### Aim of the task
A faithful transcription of all the data is required.

### Material for this exercise
:::::

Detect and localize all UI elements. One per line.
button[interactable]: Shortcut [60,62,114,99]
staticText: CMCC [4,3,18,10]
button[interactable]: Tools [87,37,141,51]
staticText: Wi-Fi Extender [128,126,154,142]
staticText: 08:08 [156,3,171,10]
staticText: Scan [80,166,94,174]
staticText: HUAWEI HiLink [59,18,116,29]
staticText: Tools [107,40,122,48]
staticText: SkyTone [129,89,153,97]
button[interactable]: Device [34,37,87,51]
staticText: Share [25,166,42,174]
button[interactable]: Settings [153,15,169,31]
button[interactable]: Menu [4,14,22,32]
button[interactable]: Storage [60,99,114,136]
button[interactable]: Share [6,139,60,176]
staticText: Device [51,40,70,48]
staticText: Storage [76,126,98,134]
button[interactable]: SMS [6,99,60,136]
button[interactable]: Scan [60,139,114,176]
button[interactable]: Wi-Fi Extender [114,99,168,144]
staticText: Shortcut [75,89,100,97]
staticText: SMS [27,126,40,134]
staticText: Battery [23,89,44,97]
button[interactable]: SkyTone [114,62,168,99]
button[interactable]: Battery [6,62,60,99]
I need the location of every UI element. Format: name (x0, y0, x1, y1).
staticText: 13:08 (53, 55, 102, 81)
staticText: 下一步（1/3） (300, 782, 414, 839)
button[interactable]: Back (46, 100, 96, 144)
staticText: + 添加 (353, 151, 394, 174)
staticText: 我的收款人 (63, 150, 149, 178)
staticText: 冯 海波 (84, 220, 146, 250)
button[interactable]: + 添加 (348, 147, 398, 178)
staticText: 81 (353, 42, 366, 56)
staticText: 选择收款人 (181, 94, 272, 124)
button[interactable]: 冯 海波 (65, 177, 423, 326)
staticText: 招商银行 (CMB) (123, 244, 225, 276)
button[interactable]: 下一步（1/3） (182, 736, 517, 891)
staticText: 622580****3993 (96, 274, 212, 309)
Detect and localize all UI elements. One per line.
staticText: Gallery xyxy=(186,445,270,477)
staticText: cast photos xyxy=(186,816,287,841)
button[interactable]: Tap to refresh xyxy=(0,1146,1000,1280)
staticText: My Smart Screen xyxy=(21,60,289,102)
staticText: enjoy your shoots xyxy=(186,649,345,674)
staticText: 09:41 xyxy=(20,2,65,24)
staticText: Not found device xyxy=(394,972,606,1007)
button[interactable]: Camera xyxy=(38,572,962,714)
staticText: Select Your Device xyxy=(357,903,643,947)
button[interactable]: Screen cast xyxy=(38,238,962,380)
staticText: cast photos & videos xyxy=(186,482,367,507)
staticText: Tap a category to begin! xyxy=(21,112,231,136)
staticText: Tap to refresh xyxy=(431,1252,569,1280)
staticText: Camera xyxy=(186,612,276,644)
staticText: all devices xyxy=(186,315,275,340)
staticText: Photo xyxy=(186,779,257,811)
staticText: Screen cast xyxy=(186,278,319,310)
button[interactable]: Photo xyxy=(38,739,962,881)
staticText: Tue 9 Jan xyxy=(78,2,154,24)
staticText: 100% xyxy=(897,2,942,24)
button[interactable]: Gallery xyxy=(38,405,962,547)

:::::

### Answer to this problem
Detect and localize all UI elements. One per line.
button[interactable]: Shortcut [60,62,114,99]
staticText: CMCC [4,3,18,10]
button[interactable]: Tools [87,37,141,51]
staticText: Wi-Fi Extender [128,126,154,142]
staticText: 08:08 [156,3,171,10]
staticText: Scan [80,166,94,174]
staticText: HUAWEI HiLink [59,18,116,29]
staticText: Tools [107,40,122,48]
staticText: SkyTone [129,89,153,97]
button[interactable]: Device [34,37,87,51]
staticText: Share [25,166,42,174]
button[interactable]: Settings [153,15,169,31]
button[interactable]: Menu [4,14,22,32]
button[interactable]: Storage [60,99,114,136]
button[interactable]: Share [6,139,60,176]
staticText: Device [51,40,70,48]
staticText: Storage [76,126,98,134]
button[interactable]: SMS [6,99,60,136]
button[interactable]: Scan [60,139,114,176]
button[interactable]: Wi-Fi Extender [114,99,168,144]
staticText: Shortcut [75,89,100,97]
staticText: SMS [27,126,40,134]
staticText: Battery [23,89,44,97]
button[interactable]: SkyTone [114,62,168,99]
button[interactable]: Battery [6,62,60,99]
I need the location of every UI element. Format: name (x0, y0, x1, y1).
staticText: 13:08 (53, 55, 102, 81)
staticText: 下一步（1/3） (300, 782, 414, 839)
button[interactable]: Back (46, 100, 96, 144)
staticText: + 添加 (353, 151, 394, 174)
staticText: 我的收款人 (63, 150, 149, 178)
staticText: 冯 海波 (84, 220, 146, 250)
button[interactable]: + 添加 (348, 147, 398, 178)
staticText: 81 (353, 42, 366, 56)
staticText: 选择收款人 (181, 94, 272, 124)
button[interactable]: 冯 海波 (65, 177, 423, 326)
staticText: 招商银行 (CMB) (123, 244, 225, 276)
button[interactable]: 下一步（1/3） (182, 736, 517, 891)
staticText: 622580****3993 (96, 274, 212, 309)
Detect and localize all UI elements. One per line.
staticText: Gallery xyxy=(186,445,270,477)
staticText: cast photos xyxy=(186,816,287,841)
button[interactable]: Tap to refresh xyxy=(0,1146,1000,1280)
staticText: My Smart Screen xyxy=(21,60,289,102)
staticText: enjoy your shoots xyxy=(186,649,345,674)
staticText: 09:41 xyxy=(20,2,65,24)
staticText: Not found device xyxy=(394,972,606,1007)
button[interactable]: Camera xyxy=(38,572,962,714)
staticText: Select Your Device xyxy=(357,903,643,947)
button[interactable]: Screen cast xyxy=(38,238,962,380)
staticText: cast photos & videos xyxy=(186,482,367,507)
staticText: Tap a category to begin! xyxy=(21,112,231,136)
staticText: Tap to refresh xyxy=(431,1252,569,1280)
staticText: Camera xyxy=(186,612,276,644)
staticText: all devices xyxy=(186,315,275,340)
staticText: Photo xyxy=(186,779,257,811)
staticText: Screen cast xyxy=(186,278,319,310)
button[interactable]: Photo xyxy=(38,739,962,881)
staticText: Tue 9 Jan xyxy=(78,2,154,24)
staticText: 100% xyxy=(897,2,942,24)
button[interactable]: Gallery xyxy=(38,405,962,547)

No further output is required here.